# Food101 Challenge

**Task:**<br>Food 101 is a labelled data set with 101 different food classes. Each food class contains 1000 images. Using the data provided,  a Machine Learning Model that can classify 3 classes in Food 101 dataset is created.

**The Setting:**
<br>**Classes: **(Apple_pie, Baby_back_ribs, Baklava)
<br>**Epoches: **100
<br>**Batch_size:** 64

In [None]:
import pandas as pd
import numpy as np
import keras
import glob
import matplotlib.pyplot as plt
import scipy
import seaborn as sns
from mlxtend.preprocessing import minmax_scaling
from sklearn.metrics import roc_curve, auc

from tensorflow.keras.utils import to_categorical
from keras.models import Sequential, Model
from keras.layers import Dense, Dropout, Flatten, Conv2D, MaxPool2D, GlobalAveragePooling2D, Input, BatchNormalization, Multiply, Activation
from keras.optimizers import RMSprop, SGD
from keras.regularizers import l2
from tensorflow.keras.preprocessing.image import ImageDataGenerator
from keras.utils import plot_model
from keras.callbacks import ReduceLROnPlateau, ModelCheckpoint, EarlyStopping
from sklearn.metrics import accuracy_score
from sklearn.metrics import confusion_matrix
from keras import backend as K

import os

#### Get the paths of the images and the train-test image files for each category

In [None]:
import glob
import os

# Base folders
train_path = r"C:\Users\shett\Downloads\Food-Classification-master\archive\training"
test_path  = r"C:\Users\shett\Downloads\Food-Classification-master\archive\testing"  # if you have testing folder

# Classes
food = ['Vegetable-Fruit', 'Soup', 'Seafood']

train_path = r"C:\Users\shett\Downloads\Food-Classification-master\archive\training"
test_path  = r"C:\Users\shett\Downloads\Food-Classification-master\archive\testing"

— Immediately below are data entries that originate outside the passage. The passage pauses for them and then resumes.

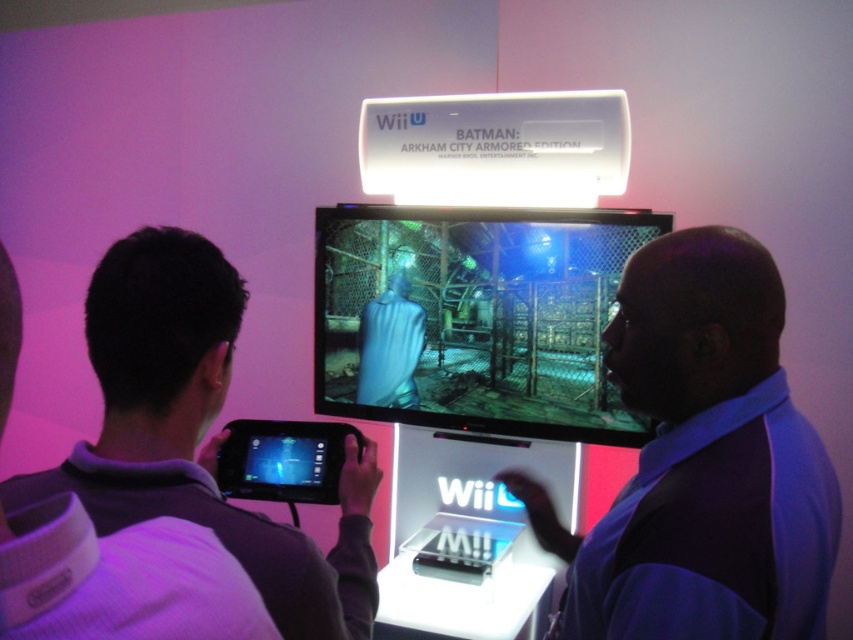 Question: Is purple fabric shirt at upper left to the left of black plastic handheld device at lower center from the viewer's perspective?

Choices:
 (A) yes
 (B) no

Answer: (A)

Question: Which object appears closest to the camera in this image?

Choices:
 (A) blue fabric shirt at right
 (B) black plastic handheld device at lower center
 (C) purple fabric shirt at upper left

Answer: (C)

Question: Is matte black monitor at center to the left of purple fabric shirt at upper left from the viewer's perspective?

Choices:
 (A) yes
 (B) no

Answer: (B)

Question: Which of the following is the closest to the observer?

Choices:
 (A) (160, 420)
 (B) (508, 387)

Answer: (A)

Question: Is blue fabric shirt at right bigger than purple fabric shirt at upper left?

Choices:
 (A) no
 (B) yes

Answer: (A)

Question: Which point appears closest to the camera in this image?

Choices:
 (A) (488, 276)
 (B) (827, 477)

Answer: (B) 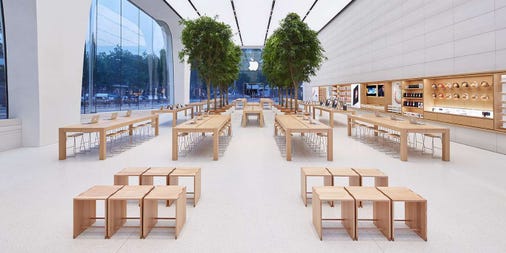 Where is `shelfs`? The height and width of the screenshot is (253, 506). shelfs is located at coordinates (416, 93). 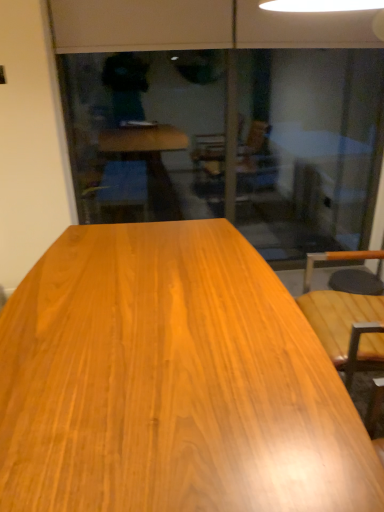 This screenshot has width=384, height=512. What are the coordinates of `empty space that is ontop of glossy wood table at center (from a real-world perspective)` in the screenshot? It's located at (137, 313). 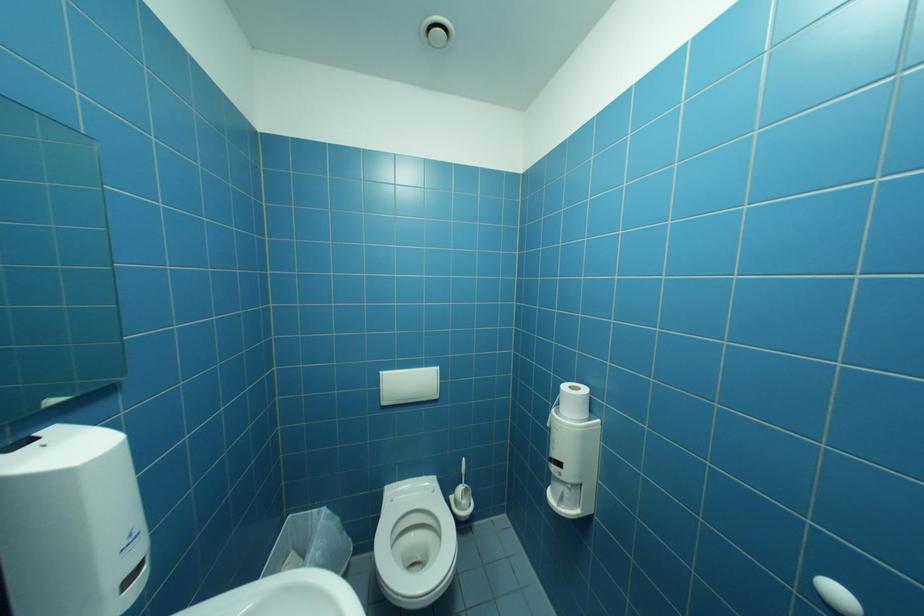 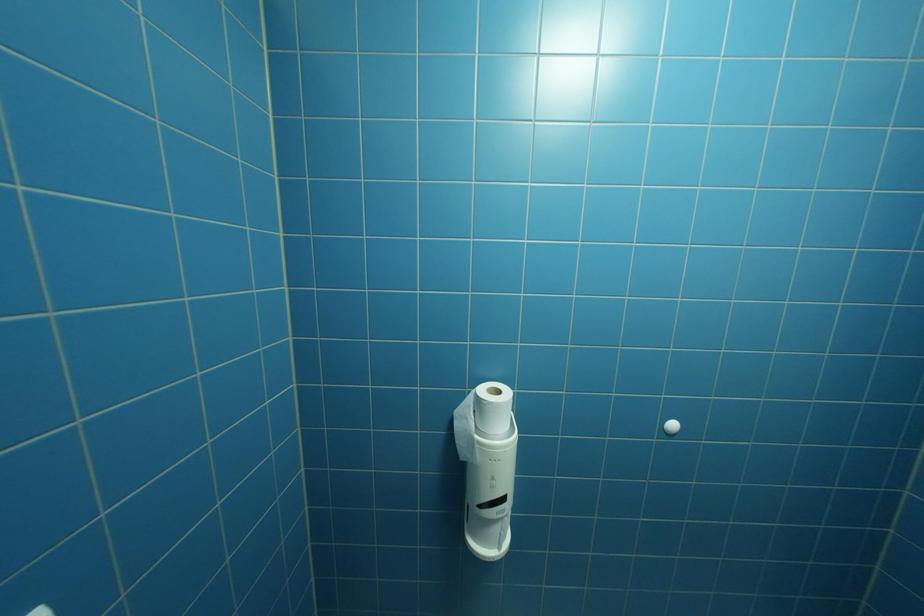 Question: The first image is from the beginning of the video and the second image is from the end. How did the camera likely rotate when shooting the video?

Choices:
 (A) Left
 (B) Right
 (C) Up
 (D) Down

Answer: (B)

f_veg   = glob.glob(os.path.join(train_path, 'Vegetable-Fruit', "*"))
f_soup  = glob.glob(os.path.join(train_path, 'Soup', "*"))
f_sea   = glob.glob(os.path.join(train_path, 'Seafood', "*"))

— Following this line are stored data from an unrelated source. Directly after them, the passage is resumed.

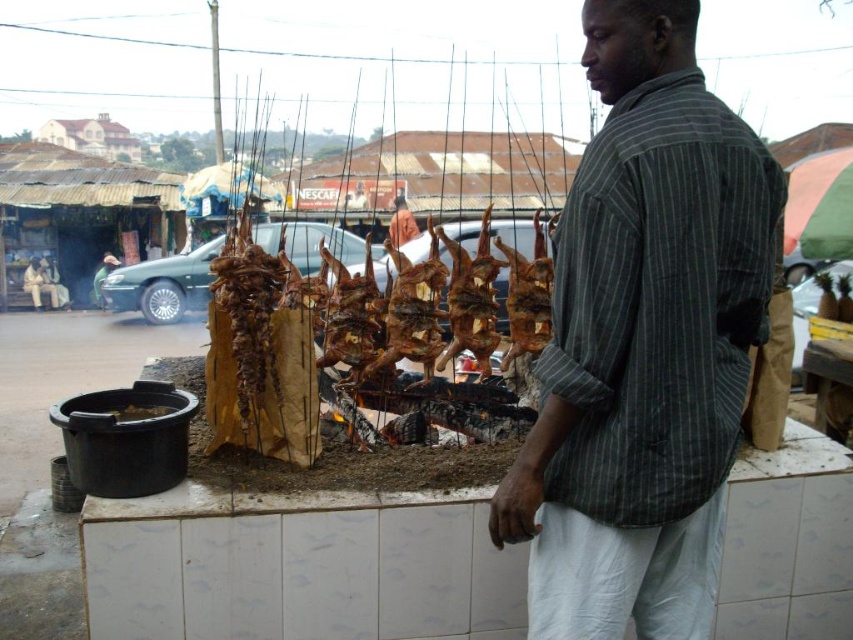 Is striped cotton shirt at center taller than brown matte pot at lower left?

Indeed, striped cotton shirt at center has a greater height compared to brown matte pot at lower left.

Which is in front, point (612, 209) or point (167, 406)?

Point (612, 209)

Find the location of a particular element. striped cotton shirt at center is located at coordinates (643, 342).

From the picture: Does striped cotton shirt at center have a greater width compared to brown crispy chicken at center?

In fact, striped cotton shirt at center might be narrower than brown crispy chicken at center.

Between striped cotton shirt at center and brown crispy chicken at center, which one has more height?

striped cotton shirt at center

I want to click on striped cotton shirt at center, so click(x=643, y=342).

The image size is (853, 640). I want to click on striped cotton shirt at center, so click(643, 342).

Does striped cotton shirt at center appear over matte brown shirt at center?

No.

Between striped cotton shirt at center and matte brown shirt at center, which one has less height?

Standing shorter between the two is matte brown shirt at center.

What do you see at coordinates (643, 342) in the screenshot? The image size is (853, 640). I see `striped cotton shirt at center` at bounding box center [643, 342].

At what (x,y) coordinates should I click in order to perform the action: click on striped cotton shirt at center. Please return your answer as a coordinate pair (x, y). This screenshot has width=853, height=640. Looking at the image, I should click on (643, 342).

print('Number of images per class:')
print(f'Vegetable-Fruit: {len(f_veg)}')
print(f'Soup: {len(f_soup)}')
print(f'Seafood: {len(f_sea)}')



# EDA

#### Let's get an idea of the images of the 3 categories. As we see here, the quality of the images are not very good: with different background (noise), different lightings and even wrong labels (e.g. empty plate in the first pic of the baklava, missing apple pie in the last apple pie pic).

In [None]:
# preview some images of each class
n = min(7, len(f_veg), len(f_soup), len(f_sea))  # ensure we don't exceed available images
fig, axes = plt.subplots(3, n, figsize=(20, 10))

for i in range(n):
    axes[0, i].imshow(plt.imread(f_veg[i]))
    axes[0, i].set_title('Vegetable-Fruit')
    axes[0, i].axis('off')
    
    axes[1, i].imshow(plt.imread(f_soup[i]))
    axes[1, i].set_title('Soup')
    axes[1, i].axis('off')
    
    axes[2, i].imshow(plt.imread(f_sea[i]))
    axes[2, i].set_title('Seafood')
    axes[2, i].axis('off')

plt.tight_layout()
plt.show()


#### The images are of different sizes and aspect ratio, with at least one side of 512 pixels.

In [None]:
import matplotlib.pyplot as plt

min_len = min(len(f_veg), len(f_soup), len(f_sea))

for i in range(min_len):
    h1, w1, c1 = plt.imread(f_veg[i]).shape
    h2, w2, c2 = plt.imread(f_soup[i]).shape
    h3, w3, c3 = plt.imread(f_sea[i]).shape
    
    plt.scatter(h1, w1, c='r', marker='x', alpha=0.5)
    plt.scatter(h2, w2, c='c', marker='o', alpha=0.5)
    plt.scatter(h3, w3, c='b', marker='v', alpha=0.5)

plt.title('Image Size')
plt.xlabel('Height')
plt.ylabel('Width')
plt.legend(('Vegetable-Fruit','Soup','Seafood'))
plt.show()


# Data Augmentation

#### In order to avoid overfitting problem and to expand the dataset. Image data generator from Keras is used for image tranformation.

In [None]:
from tensorflow.keras.preprocessing.image import ImageDataGenerator

# Data augmentation for training set
train_datagen = ImageDataGenerator(
    featurewise_center=False,
    samplewise_center=False,
    featurewise_std_normalization=False,
    samplewise_std_normalization=False,
    zca_whitening=False,
    rotation_range=5,
    width_shift_range=0.05,
    height_shift_range=0.05,
    shear_range=0.2,
    zoom_range=0.2,
    channel_shift_range=0.,
    fill_mode='nearest',
    cval=0.,
    horizontal_flip=True,
    vertical_flip=False,
    rescale=1/255.0
)

train_generator = train_datagen.flow_from_directory(
    "../input/food102/food101/food101/train",
    target_size=(224,224),
    batch_size=64
)

# Only rescaling for test set
test_datagen = ImageDataGenerator(rescale=1/255.0)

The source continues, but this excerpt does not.